__PROBLEM REQUIREMENTS__
Nothing but the lines from the one containing "横浜・北東（鶴見・神奈川・東神奈川）" through the end of the data should be retyped, exactly as they stand, and pictures should not be retyped.

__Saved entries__
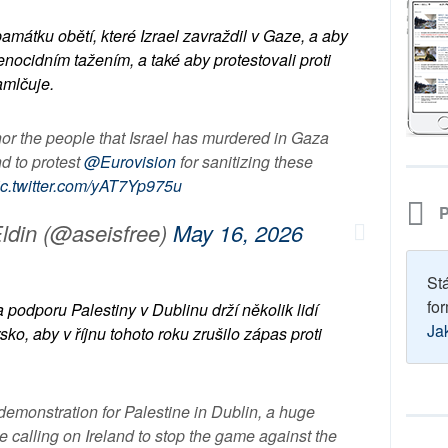
 památku obětí, které Izrael zavraždil v Gaze, a aby
enocidním tažením, a také aby protestovali proti
amlčuje.
or the people that Israel has murdered in Gaza
d to protest
@Eurovision
for sanitizing these
ic.twitter.com/yAT7Yp975u
P
din (@aseisfree)
May 16, 2026
St
for
podporu Palestiny v Dublinu drží několik lidí
Ja
sko, aby v říjnu tohoto roku zrušilo zápas proti
 demonstration for Palestine in Dublin, a huge
e calling on Ireland to stop the game against the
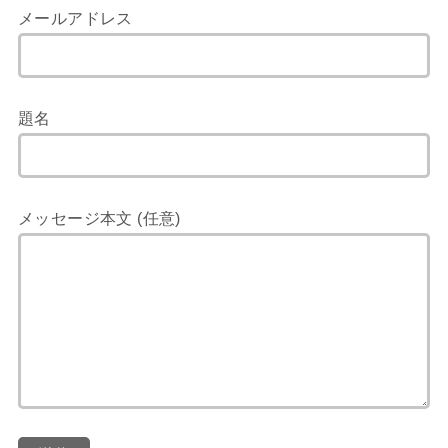
メールアドレス
題名
メッセージ本文 (任意)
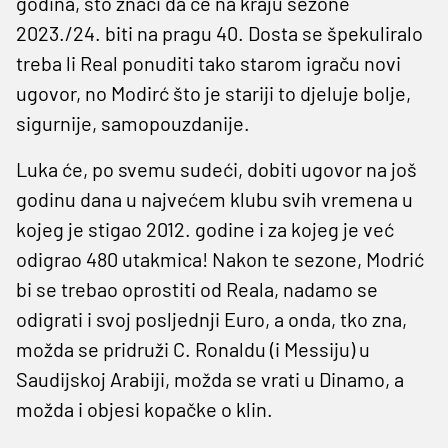
godina, što znači da će na kraju sezone
2023./24. biti na pragu 40. Dosta se špekuliralo
treba li Real ponuditi tako starom igraču novi
ugovor, no Modirć što je stariji to djeluje bolje,
sigurnije, samopouzdanije.
Luka će, po svemu sudeći, dobiti ugovor na još
godinu dana u najvećem klubu svih vremena u
kojeg je stigao 2012. godine i za kojeg je već
odigrao 480 utakmica! Nakon te sezone, Modrić
bi se trebao oprostiti od Reala, nadamo se
odigrati i svoj posljednji Euro, a onda, tko zna,
možda se pridruži C. Ronaldu (i Messiju) u
Saudijskoj Arabiji, možda se vrati u Dinamo, a
možda i objesi kopačke o klin.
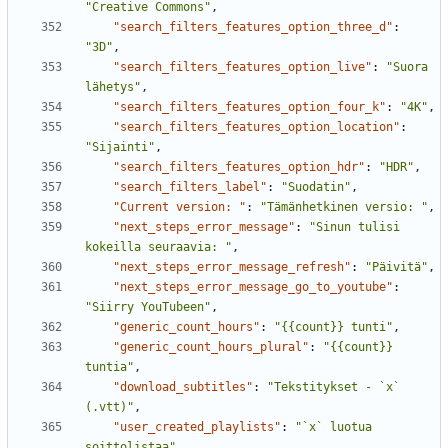
"Creative Commons"
,
"search_filters_features_option_three_d"
:
"3D"
,
"search_filters_features_option_live"
:
"Suora 
lähetys"
,
"search_filters_features_option_four_k"
:
"4K"
,
"search_filters_features_option_location"
:
"Sijainti"
,
"search_filters_features_option_hdr"
:
"HDR"
,
"search_filters_label"
:
"Suodatin"
,
"Current version: "
:
"Tämänhetkinen versio: "
,
"next_steps_error_message"
:
"Sinun tulisi 
kokeilla seuraavia: "
,
"next_steps_error_message_refresh"
:
"Päivitä"
,
"next_steps_error_message_go_to_youtube"
:
"Siirry YouTubeen"
,
"generic_count_hours"
:
"{{count}} tunti"
,
"generic_count_hours_plural"
:
"{{count}} 
tuntia"
,
"download_subtitles"
:
"Tekstitykset - `x` 
(.vtt)"
,
"user_created_playlists"
:
"`x` luotua 
soittolistaa"
,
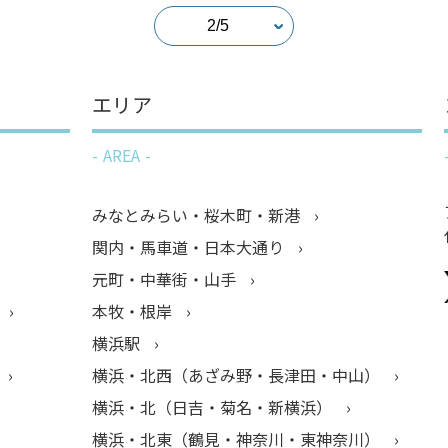
エリア
AREA
みなとみらい・桜木町・新港
関内・馬車道・日本大通り
元町・中華街・山手
本牧・根岸
横浜駅
横浜・北西（あざみ野・長津田・中山）
横浜・北（日吉・菊名・新横浜）
横浜・北東（鶴見・神奈川・東神奈川）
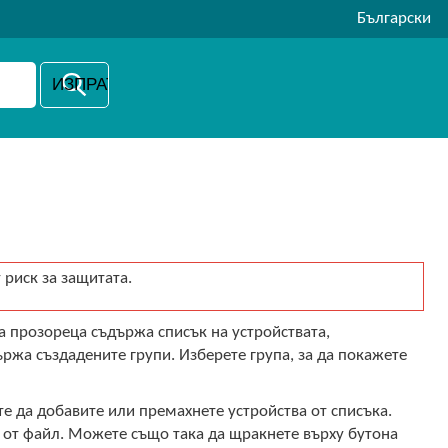
Български
риск за защитата.
на прозореца съдържа списък на устройствата,
ржа създадените групи. Изберете група, за да покажете
те да добавите или премахнете устройства от списъка.
е от файл. Можете също така да щракнете върху бутона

__FINISHED EXERCISE__
横浜・北東（鶴見・神奈川・東神奈川）
Български
риск за защитата.
на прозореца съдържа списък на устройствата,
ржа създадените групи. Изберете група, за да покажете
те да добавите или премахнете устройства от списъка.
е от файл. Можете също така да щракнете върху бутона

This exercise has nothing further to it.